Washington – Departemen Keuangan Amerika Serikat tengah mempersiapkan rencana penerbitan uang kertas nominal US$ 250 sebagai bentuk perayaan hari ulang tahun ke-250 negara tersebut pada 2026. Uang kertas khusus ini diproyeksikan akan menampilkan wajah Presiden Donald Trump.
Menteri Keuangan Scott Bessent menyatakan bahwa pihaknya telah melakukan perencanaan awal terkait desain uang tersebut.
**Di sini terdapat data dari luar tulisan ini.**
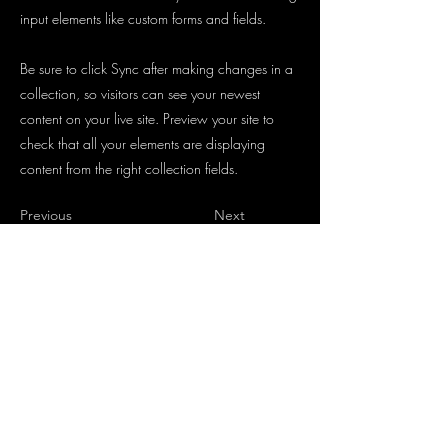
input elements like custom forms and fields.
Be sure to click Sync after making changes in a
collection, so visitors can see your newest
content on your live site. Preview your site to
check that all your elements are displaying
content from the right collection fields.
Previous
Next
4536
09122
info@schwabachs-baecker-distler.de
Namun, ia menegaskan bahwa realisasi kebijakan ini sepenuhnya bergantung pada keputusan Kongres AS.
“Semuanya berada di tangan Capitol Hill. Kami telah mempersiapkan semuanya, tetapi kami akan tetap berpegang pada hukum yang berlaku,” ujar Bessent dalam konferensi pers di Gedung Putih.
Saat ini, regulasi di Amerika Serikat masih mengacu pada Amandemen Thayer tahun 1866 yang melarang penggunaan gambar orang yang masih hidup pada mata uang resmi, obligasi, maupun uang kertas negara. Oleh karena itu, agar wajah Trump dapat diabadikan, Kongres harus mengesahkan undang-undang baru yang memberikan izin khusus.
Pihak Biro Percetakan dan Pengukiran (BEP) mengonfirmasi bahwa mereka tengah melakukan uji tuntas dan perencanaan teknis sebagai respons atas rancangan undang-undang yang diajukan oleh anggota DPR dari Partai Republik, Joe Wilson. Jika undang-undang tersebut lolos, maka ini akan menjadi sejarah baru bagi AS karena untuk pertama kalinya sejak tahun 1866, wajah seseorang yang masih hidup akan tercetak di uang dolar.
Selain wacana potret, rancangan uang kertas yang disiapkan juga memuat tanda tangan Presiden Trump. Langkah ini dipandang sebagai bagian dari upaya yang lebih luas untuk memperluas simbol identitas Trump dalam ruang publik federal, menyusul penempatan namanya pada beberapa inisiatif kebijakan serta lembaga kebudayaan dan perdamaian di bawah pemerintahannya.